Aim of the task: Return only those lines of the material that contain "najniższa".

Available data:
Segment Open

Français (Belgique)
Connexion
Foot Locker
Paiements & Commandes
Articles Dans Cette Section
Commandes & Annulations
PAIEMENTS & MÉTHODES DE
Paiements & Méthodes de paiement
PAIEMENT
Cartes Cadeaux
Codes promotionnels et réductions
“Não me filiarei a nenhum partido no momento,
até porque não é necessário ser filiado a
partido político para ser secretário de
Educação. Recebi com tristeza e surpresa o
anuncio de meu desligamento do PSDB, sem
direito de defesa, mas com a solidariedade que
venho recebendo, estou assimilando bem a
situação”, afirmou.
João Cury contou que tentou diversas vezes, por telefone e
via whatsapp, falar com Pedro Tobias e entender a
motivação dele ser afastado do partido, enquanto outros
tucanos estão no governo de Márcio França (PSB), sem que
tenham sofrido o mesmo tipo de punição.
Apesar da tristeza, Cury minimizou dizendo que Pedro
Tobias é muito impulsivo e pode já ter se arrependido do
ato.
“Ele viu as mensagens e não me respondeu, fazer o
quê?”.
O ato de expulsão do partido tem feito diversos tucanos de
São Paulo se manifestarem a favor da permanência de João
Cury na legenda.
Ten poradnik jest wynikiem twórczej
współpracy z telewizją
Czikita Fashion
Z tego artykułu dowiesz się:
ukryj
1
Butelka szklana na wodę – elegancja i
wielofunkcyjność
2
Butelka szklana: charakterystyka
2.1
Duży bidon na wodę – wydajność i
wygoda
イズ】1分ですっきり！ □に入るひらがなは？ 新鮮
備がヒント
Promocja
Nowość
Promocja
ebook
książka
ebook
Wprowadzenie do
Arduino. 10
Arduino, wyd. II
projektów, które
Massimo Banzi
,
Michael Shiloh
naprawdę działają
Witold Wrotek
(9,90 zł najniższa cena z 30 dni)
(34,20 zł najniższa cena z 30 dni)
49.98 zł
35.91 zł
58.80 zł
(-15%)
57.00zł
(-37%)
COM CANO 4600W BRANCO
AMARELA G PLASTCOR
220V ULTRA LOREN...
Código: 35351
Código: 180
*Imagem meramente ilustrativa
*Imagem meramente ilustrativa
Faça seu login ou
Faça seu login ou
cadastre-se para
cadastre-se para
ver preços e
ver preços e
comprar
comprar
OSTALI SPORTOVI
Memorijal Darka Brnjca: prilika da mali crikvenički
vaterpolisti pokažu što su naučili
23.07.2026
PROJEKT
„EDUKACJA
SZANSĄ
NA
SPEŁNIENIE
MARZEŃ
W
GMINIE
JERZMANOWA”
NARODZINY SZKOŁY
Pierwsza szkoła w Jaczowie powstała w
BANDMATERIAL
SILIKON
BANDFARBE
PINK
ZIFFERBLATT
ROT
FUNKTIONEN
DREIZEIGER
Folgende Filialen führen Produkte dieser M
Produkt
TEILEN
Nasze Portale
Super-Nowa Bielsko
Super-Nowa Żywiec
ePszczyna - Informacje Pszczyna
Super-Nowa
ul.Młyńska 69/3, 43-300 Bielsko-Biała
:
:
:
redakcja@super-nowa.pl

Segment Closed

Written reply:
(9,90 zł najniższa cena z 30 dni)
(34,20 zł najniższa cena z 30 dni)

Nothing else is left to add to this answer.